Le Sapin regardant avec mépris le Buisson, se vantait de sa hauteur, et de ce qu’on le choisissait pour être employé à la construction des Palais des Princes, à faire les mâts des plus grands vaisseaux, et il reprochait au Buisson de n’être bon à aucun usage. Le Buisson répondit modestement au Sapin que les grands avantages dont il se vantait avec tant d’orgueil, l’exposaient à de grands malheurs; car le Bûcheron le met en pièces sans miséricorde, et le jette par terre à coups de cognée; au lieu que le Buisson vit en sûreté dans une condition plus obscure.
D’un Pêcheur et d’un petit Poisson.
Un Pêcheur ayant pris un petit Poisson, dont le goût est très agréable, résolut de le manger. Ce petit animal, pour se tirer des mains du Pêcheur, lui représentait qu’il devait lui donner le temps de croître et le priait très instamment de le relâcher, lui promettant de revenir de son bon gré mordre à l’hameçon au bout de quelque temps. – Il faudrait que j’eusse perdu l’esprit, lui répliqua le Pêcheur, si je me fiais à tes promesses et si sous l’espérance d’un bien futur et incertain, je me privais d’un bien présent et assuré. -
De l’Avare et de l’Envieux.
Jupiter voulant connaître à fond les sentiments des hommes, envoya Apollon sur la terre pour sonder leurs inclinations.
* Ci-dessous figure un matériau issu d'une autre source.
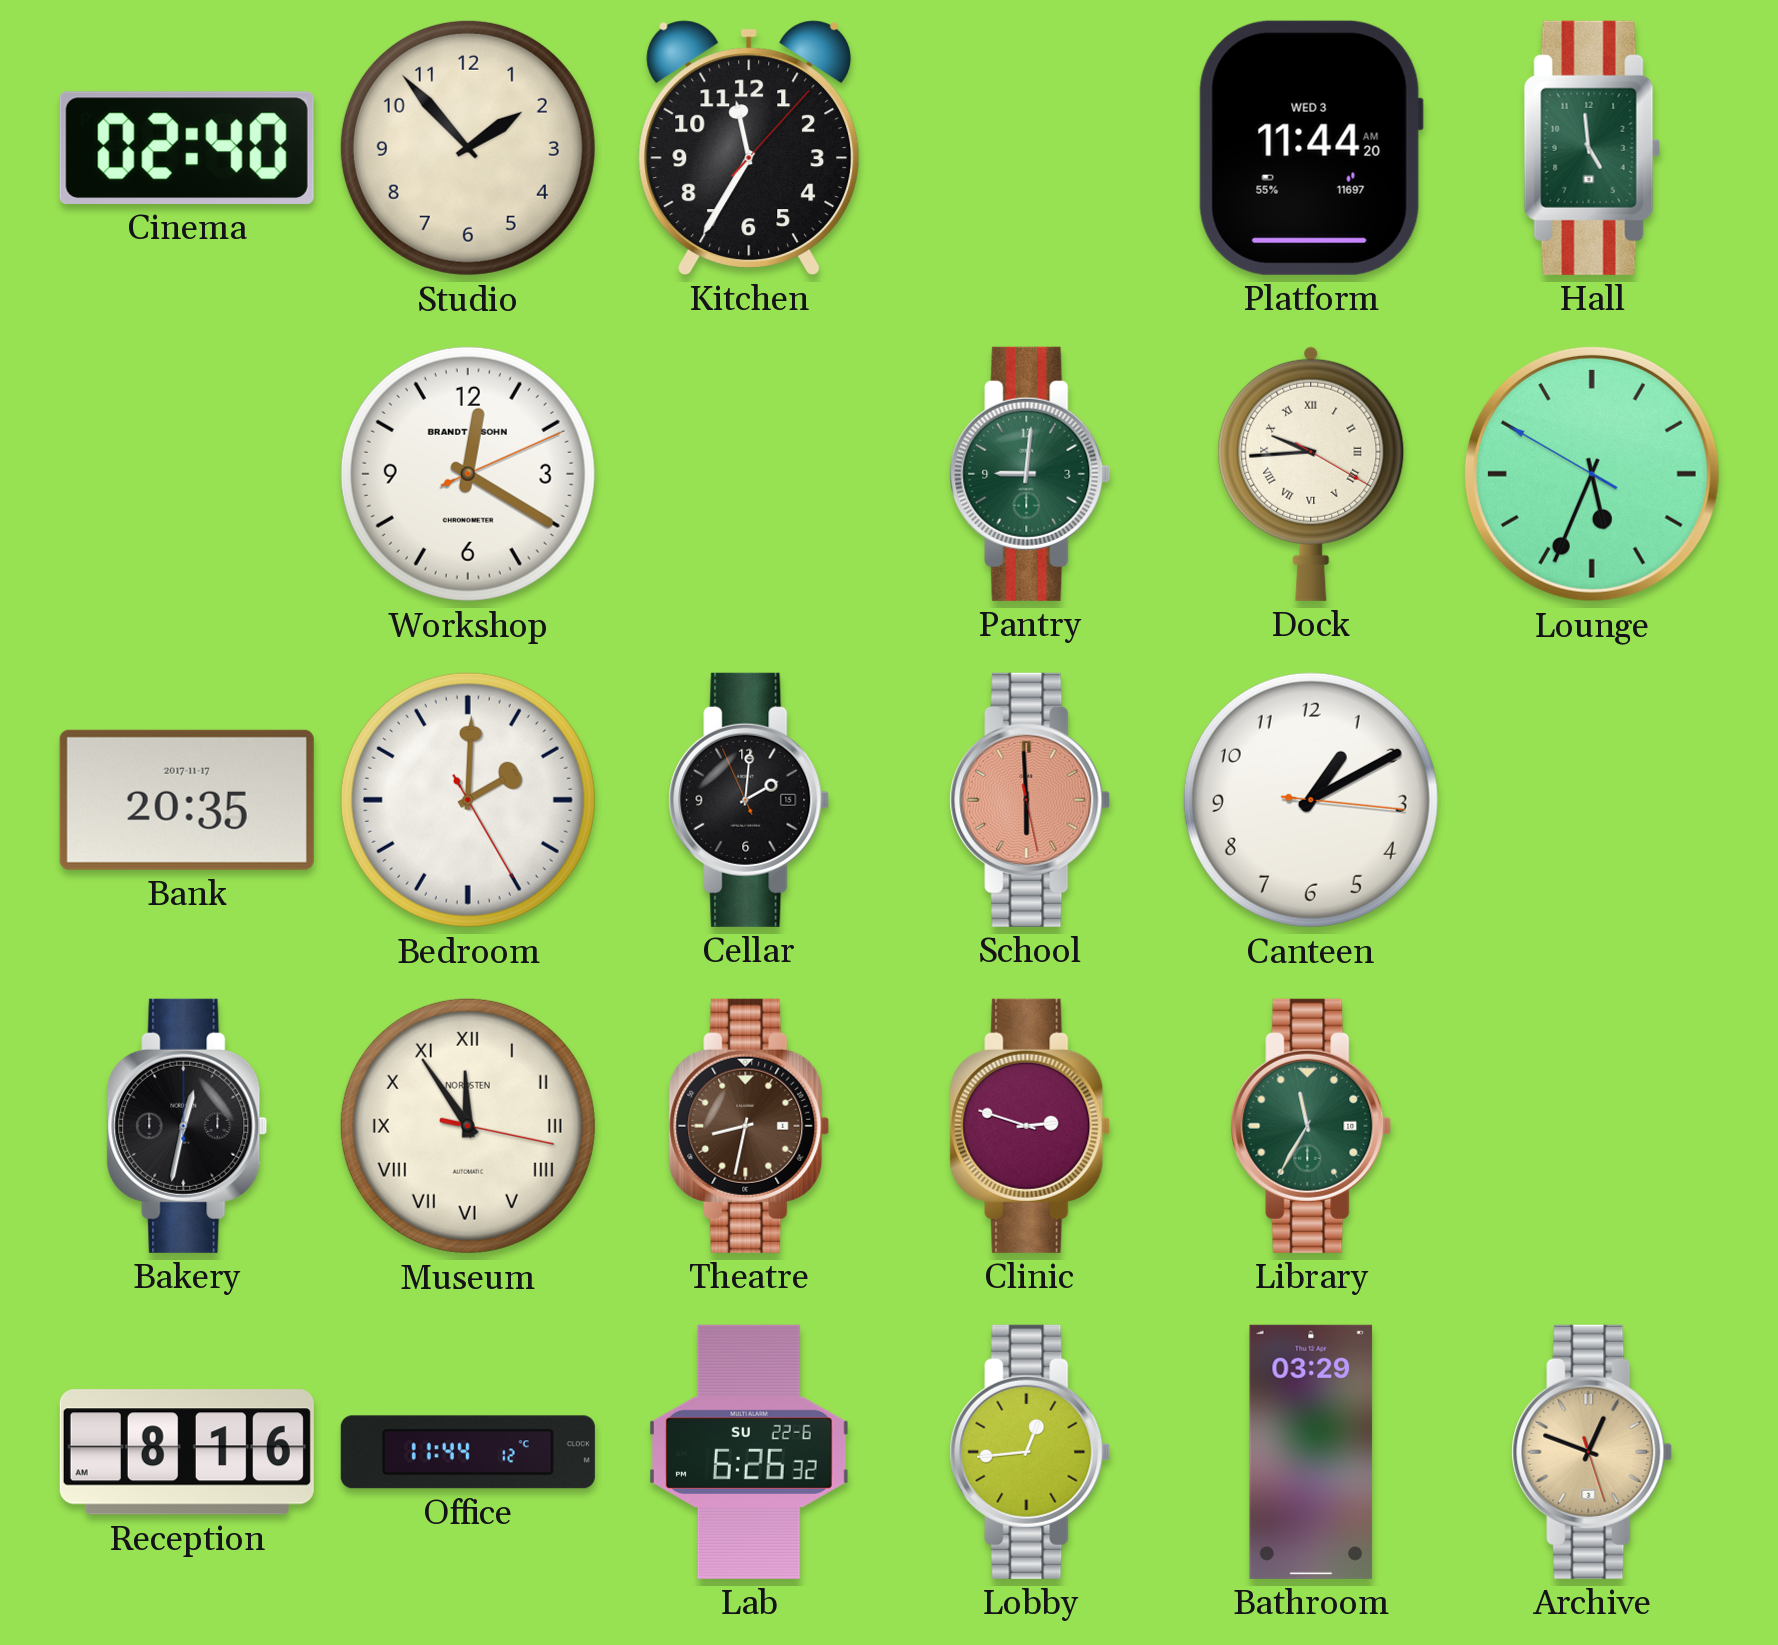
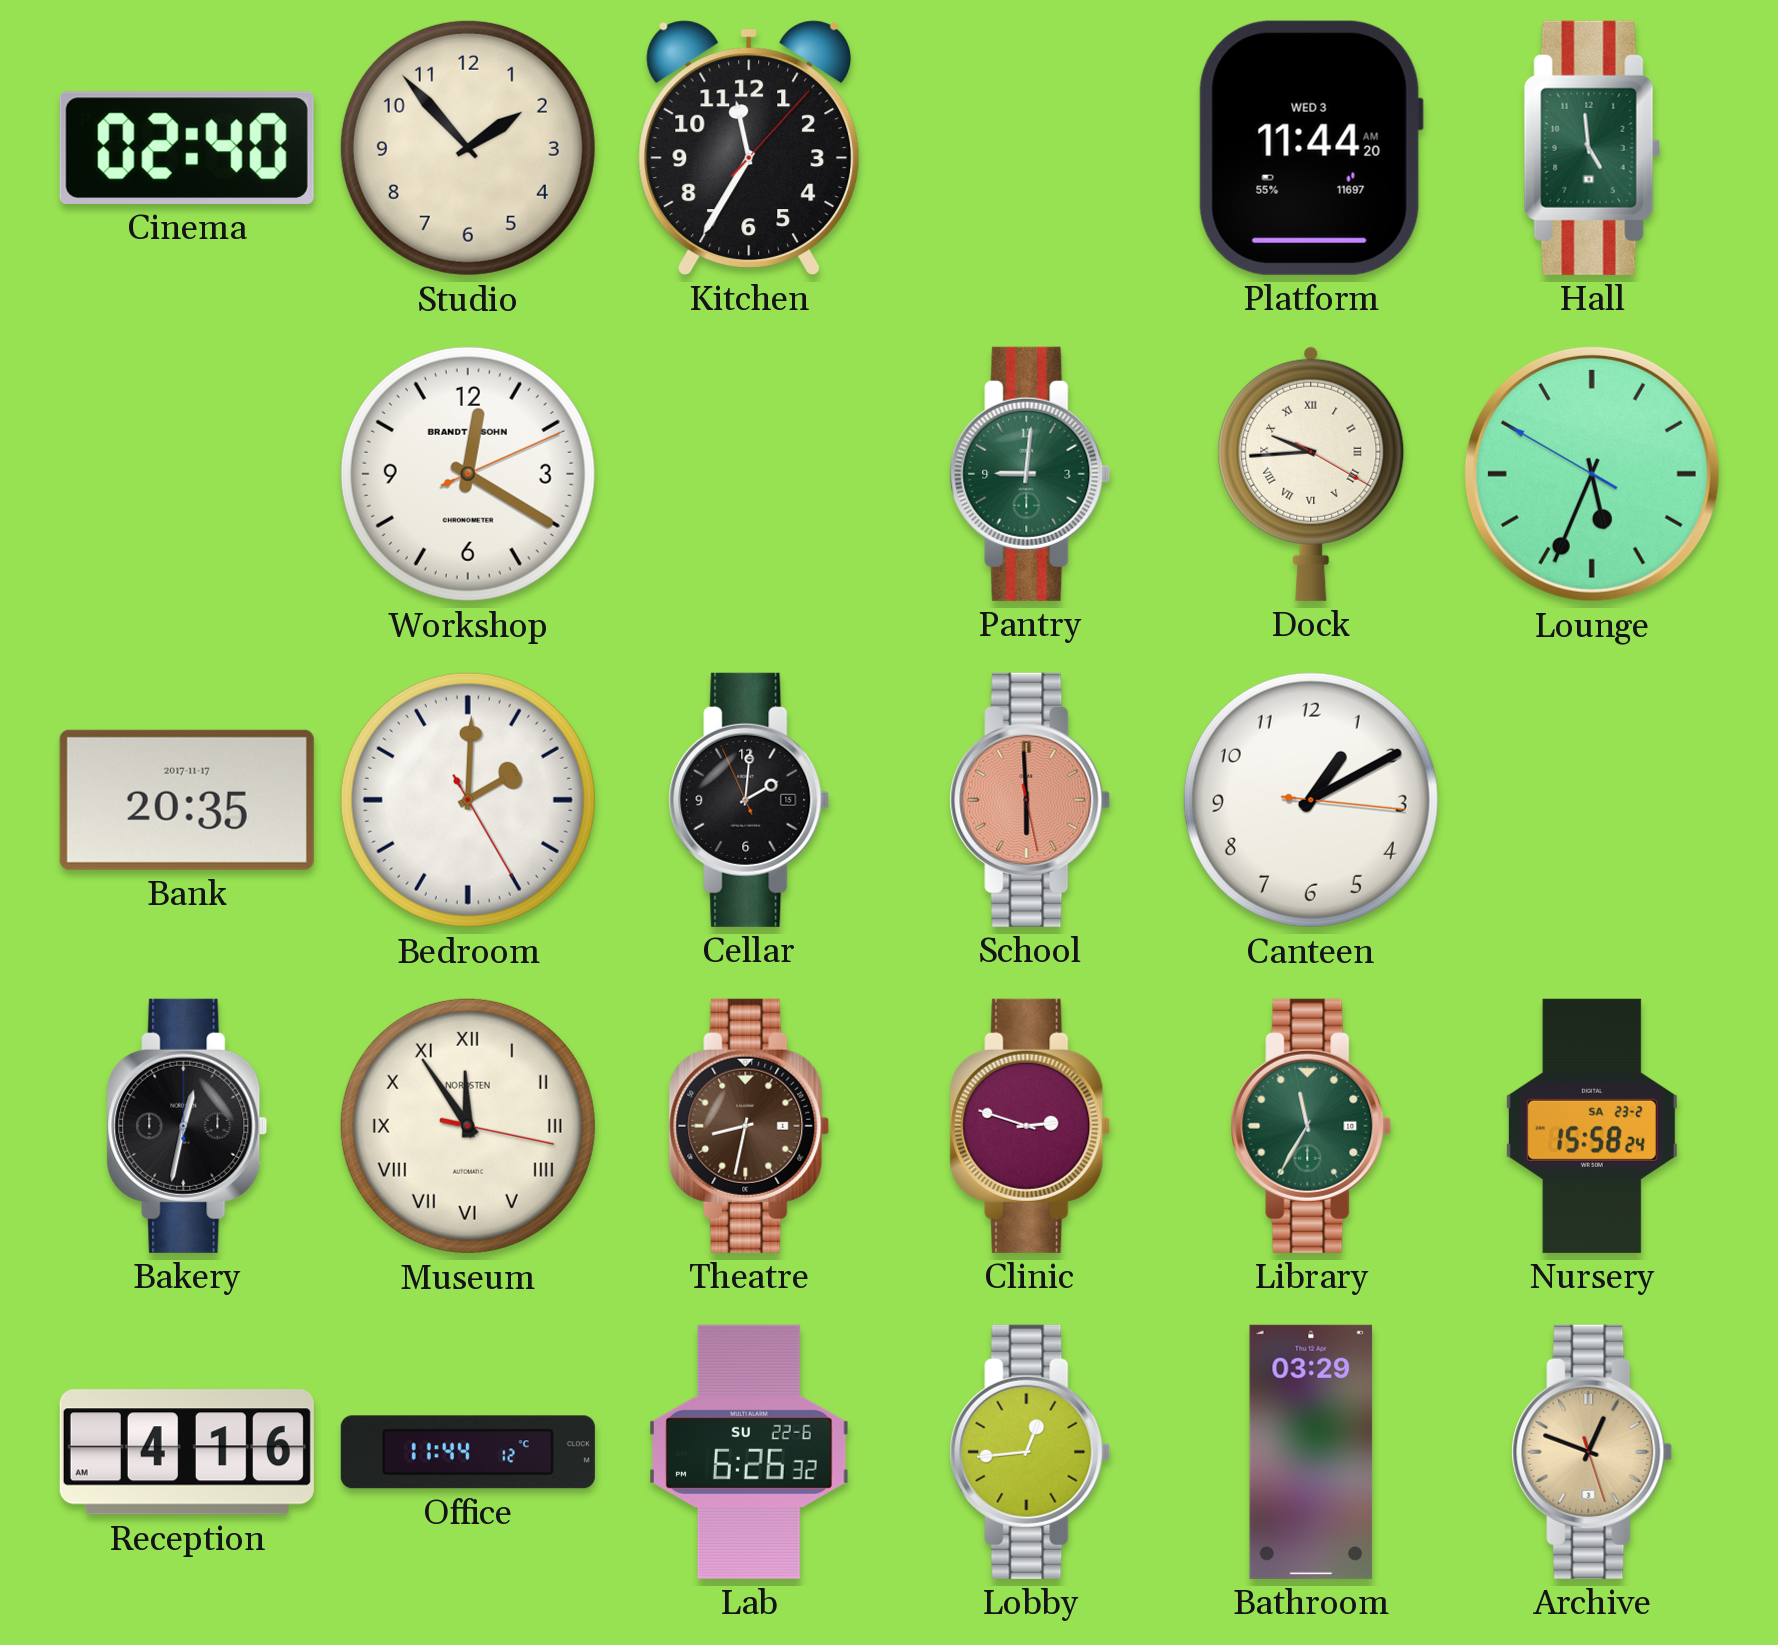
Nursery: none -> 15:58
Reception: 8:16 -> 4:16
Il rencontra d’abord un Avare et un Envieux. Il leur dit de la part de Jupiter qu’il avait ordre de leur accorder tout ce qu’ils lui demanderaient, à condition que le second aurait le double de ce que le premier aurait demandé. Cette circonstance fut cause que l’Avare ne put jamais se résoudre à rien demander, dans l’appréhension qu’il eut que l’autre ne fût mieux partagé que lui; mais l’Envieux demanda qu’on lui arrachât un oeil, afin qu’on arrachât les deux yeux de l’Avare, selon les conventions d’Apollon.
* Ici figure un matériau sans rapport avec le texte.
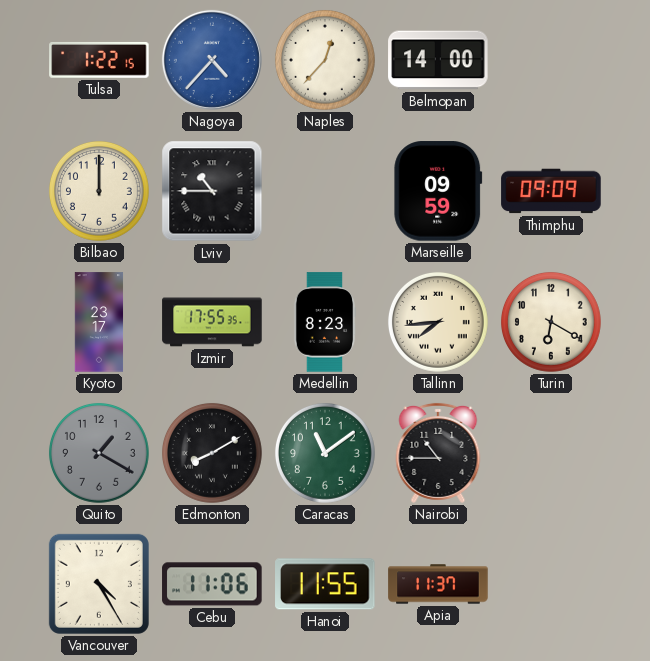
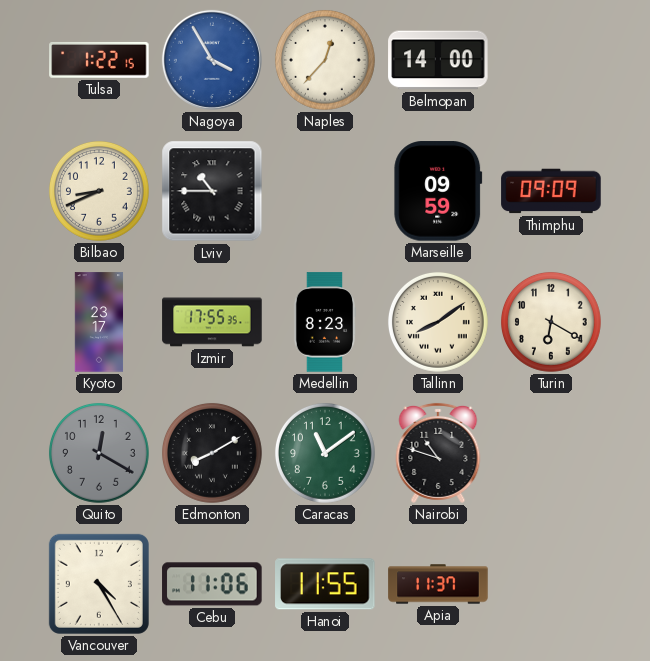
Nagoya: 4:37 -> 3:55
Bilbao: 12:00 -> 8:41
Tallinn: 7:44 -> 8:09
Quito: 1:20 -> 12:20
Nairobi: 10:45 -> 10:48
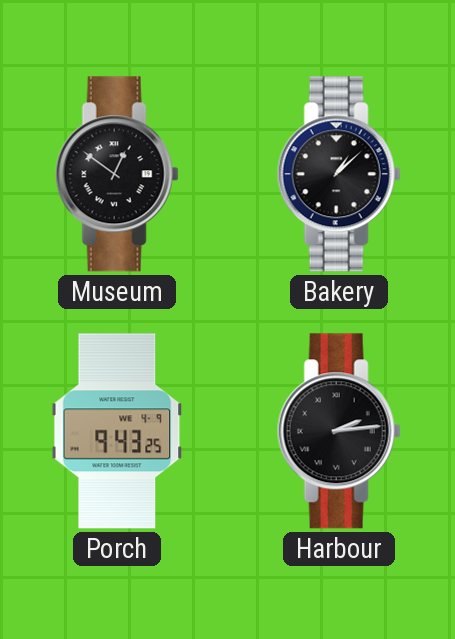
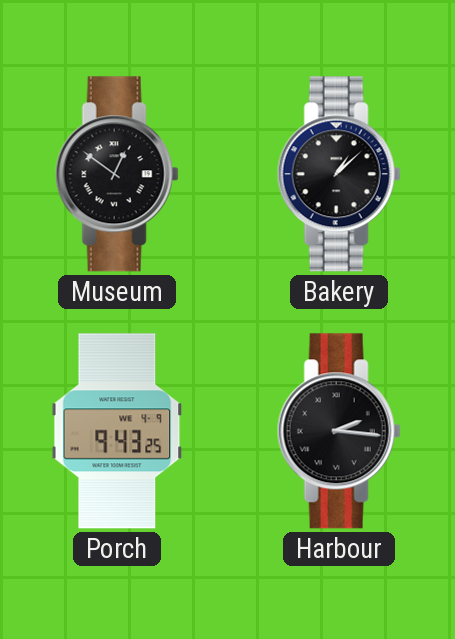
Harbour: 2:14 -> 2:16
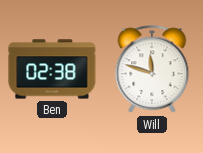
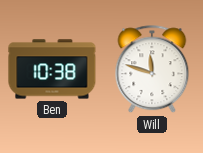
Ben: 02:38 -> 10:38
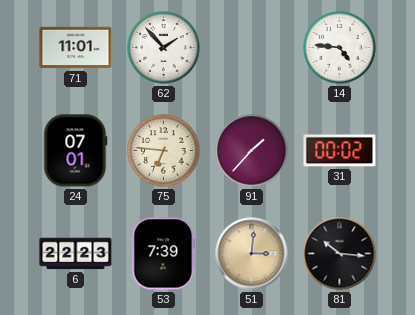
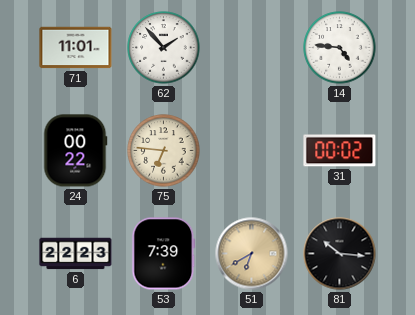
24: 07:01 -> 00:22
91: 1:37 -> none
51: 3:01 -> 6:40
De l’Enfant et de l’Avare.
Un Enfant pleurait auprès d’un puits, et donnait des marques d’une grande douleur. Un Avare qui passait par-là, s’approcha de lui, et lui demanda le sujet de ses larmes, et pourquoi il s’affligeait de la sorte. – Que je suis malheureux, répondit cet Enfant, en pleurant toujours de plus en plus! J’avais une cruche d’or, qui vient maintenant de tomber dans le puits, parce que la corde s’est rompue. – L’Avare aveuglé par sa convoitise, ne s’avisa point de demander à l’Enfant d’où il avait apporté cette cruche d’or, ni comment elle lui était tombée entre les mains. Sans balancer davantage, il quitte ses habits, et descend dans le puits, où il ne trouva point la cruche d’or dont l’Enfant lui avait parlé; mais il fut bien plus surpris, lorsque, étant sorti du puits, il ne trouva point ses habits que l’Enfant avait emportés, et qu’il avait cachés dans la forêt voisine, où il s’était sauvé.